- History (consistent with it’s past behavior)
- Image (consistent with the image the organization wants to project)
- Comparable Products (consistent with a similar product)
- Claims (product behaves the way some document or person says it should – e.g. in advertisements)
- User’s expectations (consistent with what user wants or expects from the product)
- Product (behavior should be consistent throughout the whole product)
- Purpose (consistent with its apparent purpose)
- Statutes (behaving in compliance with legal or regulatory requirements)
Although this is all about hardware, I was reminded of the ‘Claims’-part of this heuristic when I recently saw a video of a BBC reporter at the Consumer Electronics Show (CES) who broke the alledgedly unbreakable SONIM phone on his first attempt. Examples don’t come any clearer than this. Don’t go about telling that your product is unbreakable unless you’re 100% sure it is. Then again, how can you ever be 100% sure? When you put up a fish tank for everyone to use, expect the unexpected. That’s an open invitation for creative people to think ‘out of the tank’. I guess they’ll have to revise their marketing tagline. How about ‘Unbreakable by anything but edges of fish tanks’?.

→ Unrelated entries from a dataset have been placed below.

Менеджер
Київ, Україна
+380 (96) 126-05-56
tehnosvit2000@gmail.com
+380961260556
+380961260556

* edited typo: ‘Statutes’ instead of ‘Statuses’
Thank you for the kind words, and for the nice summary of the list.
Just a minor typo that might introuduce a little confusion: where you’ve type “Statuses”, that’s “Statutes”—that is, laws—but there’s also some incompleteness that we’ve introduced: the S is also for “Standards”—relevant, explicit published standards (like RFCs or the Microsoft Windows User Interface Guidelines) or implicit standards, like the arrangement of the clutch, brake, and accelerator pedals on a car. (The latter leaks into the Comparable Products heuristic; that’s okay. These categories are designed to be overlapping and mutually reinforcing, to reduce the possibility that you’ll miss an important problem.)

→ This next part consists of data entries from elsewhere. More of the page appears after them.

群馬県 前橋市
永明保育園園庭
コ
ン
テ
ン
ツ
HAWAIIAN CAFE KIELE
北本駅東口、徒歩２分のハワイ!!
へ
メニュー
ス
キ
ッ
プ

There’s also one more: we suspect a problem when we see something that’s consistent with patterns of familiar problems. That is, people often look for and recognize the kinds of problems that they’ve seen before. In that sense, in contrast with the other heuristics, it’s an inconsistency heuristic; we want to see inconsistency with those familiar patterns.
Love the video! Well done!
All the best,
—Michael B.
Michael, thanks for the clarification. I edited the Statutes typo. I didn’t include the one on ‘Familiar problems’ on purpose, because it is not – as you pointed out – a consistency heuristic as all the others are. Although it is a very useful one for judging bugs, I feel that it should probably be in an other kind of category – maybe ‘inconsistency heuristics’?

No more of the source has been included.